4 – Techniques de résolution de problème et stress
La méthode de « résolution de problème » comprend plusieurs étapes. La première est de bien définir ce problème : par exemple, vous êtes stressé parce que votre conjoint vous critique en permanence, mais il faut aller plus loin et comprendre pourquoi il en va ainsi. Là est le fond du problème à cerner : que vous reproche-t-il vraiment, pourquoi, et comment y répondez-vous ? Cette première étape conditionne toutes les autres. Elle est donc importante et difficile car la définition du problème n’apparaît jamais spontanément. Elle se construit par l’analyse de la situation déplaisante. Nous devons inhiber notre émotion pour mieux comprendre ce qui nous perturbe : il s’agit d’apprendre à éviter d’être sous l’effet de l’émotion, qui empêche de bien réfléchir au problème posé.
5 – Ajustement au stress
Après avoir cerné ce problème, on peut élaborer des solutions, en faisant preuve de créativité. La gestion cognitive du stress consiste donc à identifier les pensées dysfonctionnelles et à les modifier par des pensées plus adaptées. Comme ici dans notre exemple du mail tardif : « OK, mon chef me demande ça. Maintenant, il est tard. Je rentre chez moi me reposer. Et je m’organiserai demain pour satisfaire sa demande au mieux. » La gestion cognitive du stress vous permet de comprendre le rôle que joue votre interprétation des événements. Nous interprétons souvent ce qui nous arrive selon des croyances et des postulats irrationnels (« Si je ne fais pas tout de suite ce que mon boss me demande, je n’aurai plus aucun mérite »), ce qui engendre des conséquences émotionnelles néfastes.

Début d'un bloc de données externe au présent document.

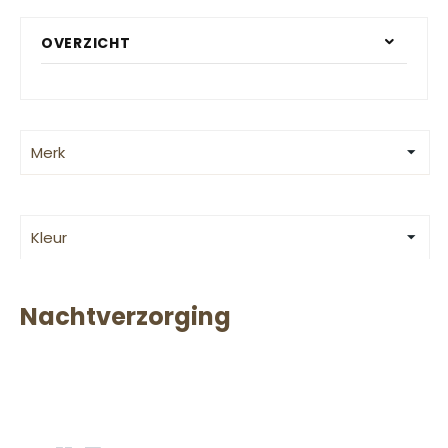
OVERZICHT
Merk
Kleur
Nachtverzorging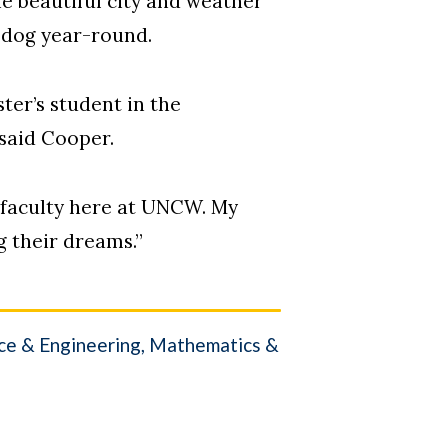
he beautiful city and weather
 dog year-round.
ter’s student in the
 said Cooper.
d faculty here at UNCW. My
g their dreams.”
nce & Engineering
Mathematics &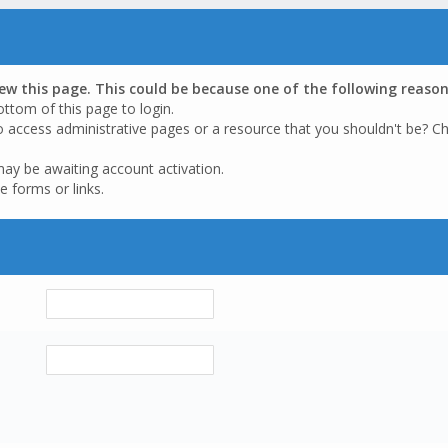
iew this page. This could be because one of the following reason
ottom of this page to login.
o access administrative pages or a resource that you shouldn't be? Ch
may be awaiting account activation.
e forms or links.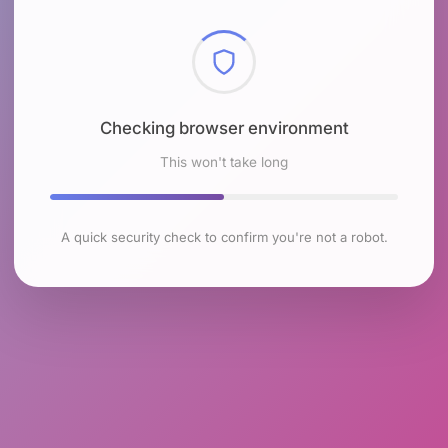
Checking browser environment
This won't take long
A quick security check to confirm you're not a robot.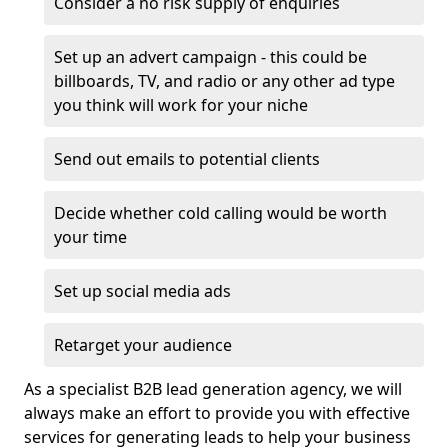
Consider a no risk supply of enquiries
Set up an advert campaign - this could be
billboards, TV, and radio or any other ad type
you think will work for your niche
Send out emails to potential clients
Decide whether cold calling would be worth
your time
Set up social media ads
Retarget your audience
As a specialist B2B lead generation agency, we will
always make an effort to provide you with effective
services for generating leads to help your business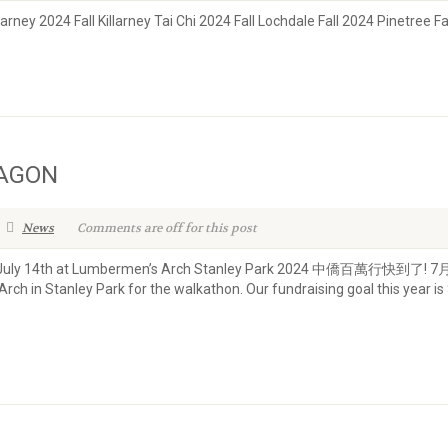
larney 2024 Fall Killarney Tai Chi 2024 Fall Lochdale Fall 2024 Pinetree F
RAGON
News
Comments are off for this post
unday, July 14th at Lumbermen’s Arch Stanley Park 2024 中僑百
ch in Stanley Park for the walkathon. Our fundraising goal this year is 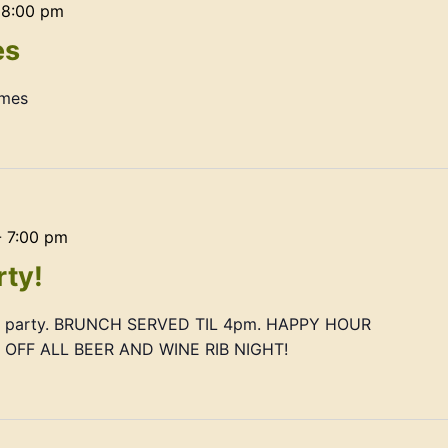
-
8:00 pm
es
ames
-
7:00 pm
rty!
ay party. BRUNCH SERVED TIL 4pm. HAPPY HOUR
FF ALL BEER AND WINE RIB NIGHT!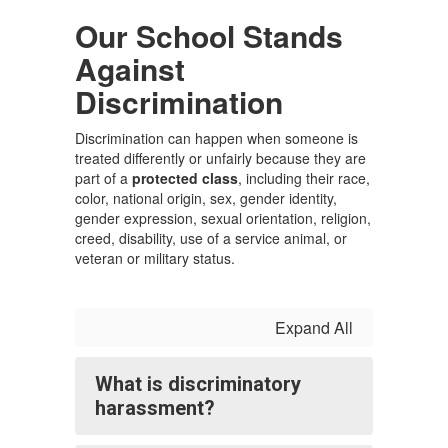
Our School Stands
Against
Discrimination
Discrimination can happen when someone is
treated differently or unfairly because they are
part of a
protected class
, including their race,
color, national origin, sex, gender identity,
gender expression, sexual orientation, religion,
creed, disability, use of a service animal, or
veteran or military status.
Expand All
What is discriminatory
harassment?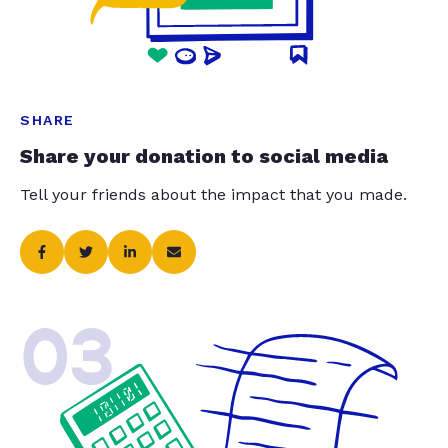
SHARE
Share your donation to social media
Tell your friends about the impact that you made.
03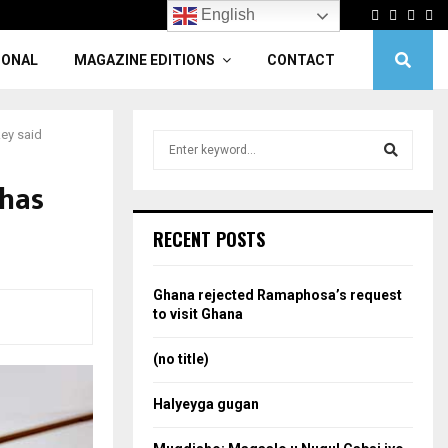
Facebook
Twitter
Linke
Yo
English
IONAL
MAGAZINE EDITIONS
CONTACT
key said
S
e
a
 has
S
r
c
e
RECENT POSTS
h
f
a
o
Ghana rejected Ramaphosa’s request
r
r
to visit Ghana
:
c
(no title)
h
Halyeyga gugan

6 – Généralisation aux situations quotidiennes
Une fois les différents choix qui s’offrent à vous pour résoudre vos difficultés envisagés, ils sont évalués en soulignant leurs avantages et leurs inconvénients, à court terme et à long terme, pour vous et pour les autres. Ensuite, à vous de choisir une voie qui vous convient, et de vous y tenir. Le psychothérapeute vous guidera par une programmation précise des actions à mener. Les résultats auxquels vous parvenez seront comparés avec ceux attendus. S’ils correspondent au but, le problème est résolu. Sinon, il faut reprendre la démarche.